### EXERCISE
Output the listing below verbatim, from its first line to its last.

---

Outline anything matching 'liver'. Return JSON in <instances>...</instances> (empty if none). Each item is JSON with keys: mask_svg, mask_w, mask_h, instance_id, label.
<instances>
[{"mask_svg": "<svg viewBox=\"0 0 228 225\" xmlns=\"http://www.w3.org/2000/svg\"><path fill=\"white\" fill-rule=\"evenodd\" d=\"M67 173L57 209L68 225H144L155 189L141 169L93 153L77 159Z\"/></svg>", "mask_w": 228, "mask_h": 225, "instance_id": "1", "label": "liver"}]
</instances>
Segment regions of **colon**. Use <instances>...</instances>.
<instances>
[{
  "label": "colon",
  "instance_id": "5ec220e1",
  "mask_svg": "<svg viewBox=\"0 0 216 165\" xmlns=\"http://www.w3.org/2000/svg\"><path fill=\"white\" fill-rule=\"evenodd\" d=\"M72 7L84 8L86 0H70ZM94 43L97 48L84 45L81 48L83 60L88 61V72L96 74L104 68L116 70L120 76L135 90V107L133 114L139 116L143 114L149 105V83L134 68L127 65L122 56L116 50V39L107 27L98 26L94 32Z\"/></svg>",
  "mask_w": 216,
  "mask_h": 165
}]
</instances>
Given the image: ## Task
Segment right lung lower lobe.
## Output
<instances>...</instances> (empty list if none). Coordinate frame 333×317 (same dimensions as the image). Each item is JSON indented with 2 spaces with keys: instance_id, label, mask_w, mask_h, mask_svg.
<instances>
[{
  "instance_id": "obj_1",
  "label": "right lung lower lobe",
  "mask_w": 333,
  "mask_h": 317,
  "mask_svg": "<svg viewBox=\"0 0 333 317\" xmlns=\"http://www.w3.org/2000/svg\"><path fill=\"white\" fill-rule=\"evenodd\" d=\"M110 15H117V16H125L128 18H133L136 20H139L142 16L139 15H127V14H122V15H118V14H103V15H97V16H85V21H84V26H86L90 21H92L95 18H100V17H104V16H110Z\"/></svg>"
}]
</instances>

---

### REPLY
Outline anything matching 'liver'. Return JSON in <instances>...</instances> (empty if none). Each item is JSON with keys: mask_svg, mask_w, mask_h, instance_id, label.
<instances>
[{"mask_svg": "<svg viewBox=\"0 0 228 225\" xmlns=\"http://www.w3.org/2000/svg\"><path fill=\"white\" fill-rule=\"evenodd\" d=\"M67 173L57 209L68 225H144L155 189L141 169L93 153L77 159Z\"/></svg>", "mask_w": 228, "mask_h": 225, "instance_id": "1", "label": "liver"}]
</instances>
Segment regions of **colon**. Use <instances>...</instances>.
<instances>
[{
  "label": "colon",
  "instance_id": "5ec220e1",
  "mask_svg": "<svg viewBox=\"0 0 216 165\" xmlns=\"http://www.w3.org/2000/svg\"><path fill=\"white\" fill-rule=\"evenodd\" d=\"M72 7L84 8L86 0H70ZM94 43L97 48L84 45L81 48L83 60L88 61V72L96 74L104 68L116 70L120 76L135 90V107L133 114L139 116L143 114L149 105V83L134 68L127 65L122 56L116 50V39L107 27L98 26L94 32Z\"/></svg>",
  "mask_w": 216,
  "mask_h": 165
}]
</instances>
Given the image: ## Task
Segment right lung lower lobe.
## Output
<instances>...</instances> (empty list if none). Coordinate frame 333×317 (same dimensions as the image). Each item is JSON indented with 2 spaces with keys: instance_id, label, mask_w, mask_h, mask_svg.
<instances>
[{
  "instance_id": "obj_1",
  "label": "right lung lower lobe",
  "mask_w": 333,
  "mask_h": 317,
  "mask_svg": "<svg viewBox=\"0 0 333 317\" xmlns=\"http://www.w3.org/2000/svg\"><path fill=\"white\" fill-rule=\"evenodd\" d=\"M110 15H117V16H125L128 18H133L136 20H139L142 16L139 15H127V14H122V15H118V14H103V15H97V16H85V21H84V26H86L90 21H92L95 18H100V17H104V16H110Z\"/></svg>"
}]
</instances>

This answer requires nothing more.